In some cases, the government has tried to claw back money after media outlets highlighted certain recipients. In April, it asked publicly traded companies to return money, and it later accused local Planned Parenthood affiliates of improperly accessing PPP loans.
It’s unclear whether the SBA will take issue with anti-vaccination groups receiving PPP funding.
Carol Wilkerson, a spokeswoman for the SBA, declined to comment on whether the anti-vaccine organizations were legally eligible for the loans they received. She added that the agency is reviewing loan forgiveness applications to ensure compliance with the rules, and that the next round of PPP funding will include more vetting on the front end before an organization receives a loan.
She suggested that the organizations in question probably did meet the requirements; the PPP program was open to a wide range of businesses and nonprofit groups.
“In general, if PPP applicants [or] borrowers met the requirements, they got a loan,” Wilkerson said.
The SBA has previously said in informational materials that a business appearing in its PPP loan database “doesn’t mean that SBA has made an affirmative declaration that a borrower is eligible.”
Misinformation about the coronavirus has spread widely across social media throughout the pandemic, shared by everyday people as well as anti-vaccine activists and supporters of the QAnon conspiracy theory. Now, some of those groups have turned their attention to the vaccines, making baseless arguments, for example, that the U.S. government will force people to receive the shots, that they contain microchips and that recipients will be compelled to wear some biological marker to prove that they had the vaccine.
The social media pages of the anti-vaccine groups point to articles and research highlighting stories of adverse effects of the coronavirus vaccines, or warning against forced vaccinations and passports, or the dangers of masks. Many of the posts are factual, but use fearmongering or present a distorted picture of the dangers of vaccines.
Facebook has banned misinformation about the coronavirus and the vaccines, and has cracked down on large Facebook groups that oppose or question vaccination, including four of the five groups that received the PPP loans, spokeswoman Dani Lever said.
In recent months, the company also suspended two major groups, including the 100,000-plus-member Stop Mandatory Vaccination, as well as pages belonging to several of the movement’s leading figures.
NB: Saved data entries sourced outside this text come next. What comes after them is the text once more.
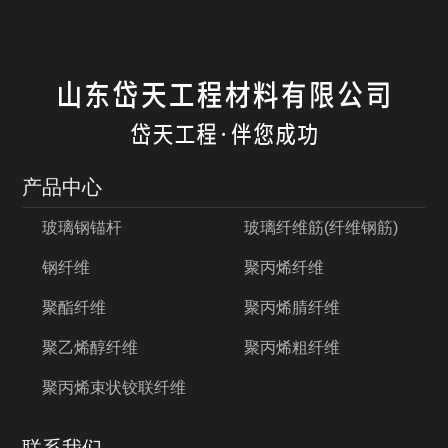
产品中心
玻璃钢锚杆
玻璃纤维筋(纤维钢筋)
钢纤维
聚丙烯纤维
聚酯纤维
聚丙烯腈纤维
聚乙烯醇纤维
聚丙烯粗纤维
聚丙烯束状铰联纤维
联系我们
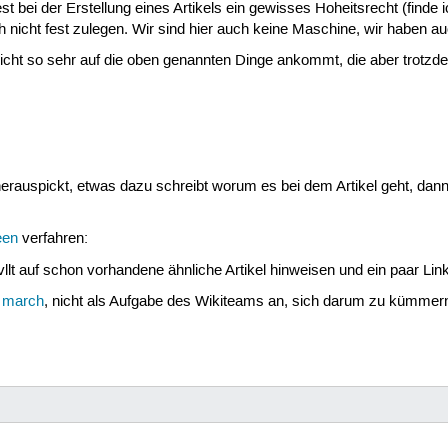
 bei der Erstellung eines Artikels ein gewisses Hoheitsrecht (finde i
ich nicht fest zulegen. Wir sind hier auch keine Maschine, wir haben a
s nicht so sehr auf die oben genannten Dinge ankommt, die aber trotzd
erauspickt, etwas dazu schreibt worum es bei dem Artikel geht, dann
een
verfahren:
llt auf schon vorhandene ähnliche Artikel hinweisen und ein paar Link
march
, nicht als Aufgabe des Wikiteams an, sich darum zu kümmer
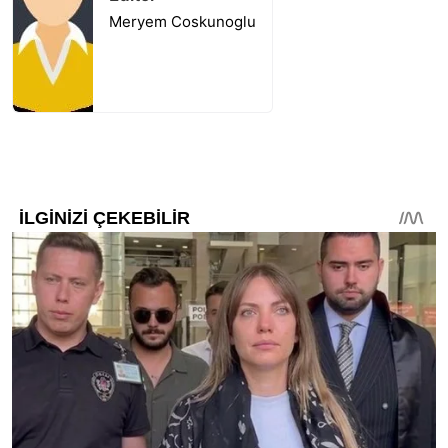
Meryem Coskunoglu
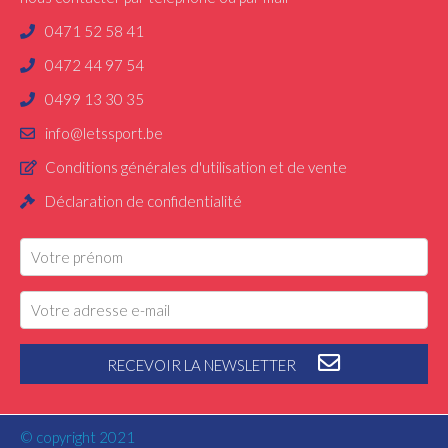
0471 52 58 41
0472 44 97 54
0499 13 30 35
info@letssport.be
Conditions générales d'utilisation et de vente
Déclaration de confidentialité
RECEVOIR LA NEWSLETTER
© copyright 2021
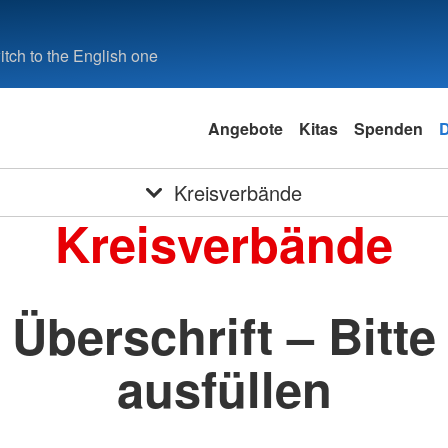
tch to the English one
Angebote
Kitas
Spenden
Kreisverbände
Kreisverbände
Überschrift – Bitte
ausfüllen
The National Vaccine Information Center is also prohibited from advertising, and the Informed Consent Action Network’s page has been labeled with a link to the World Health Organization and is not being recommended to users by the company’s algorithms, Lever said.
The company did not ban the groups for misinformation, but for what it said was spammy and abusive behavior, such as using paid troll farms in Macedonia and the Philippines to spread messages.
Despite Facebook’s actions, major anti-vaccine accounts on social media platforms have gained more than 10 million followers since 2019, including 4 million additional followers on Instagram and 1 million on Facebook, according to the Center for Countering Digital Hate.
“These organizations have been sowing the seeds of doubt about vaccines and public health for years,” said Erica DeWald, advocacy director at Vaccinate Your Family, a nonprofit pro-vaccine organization.
“Now, in the middle of a pandemic, they are accepting funds for the chaos they’ve helped to create,” she said.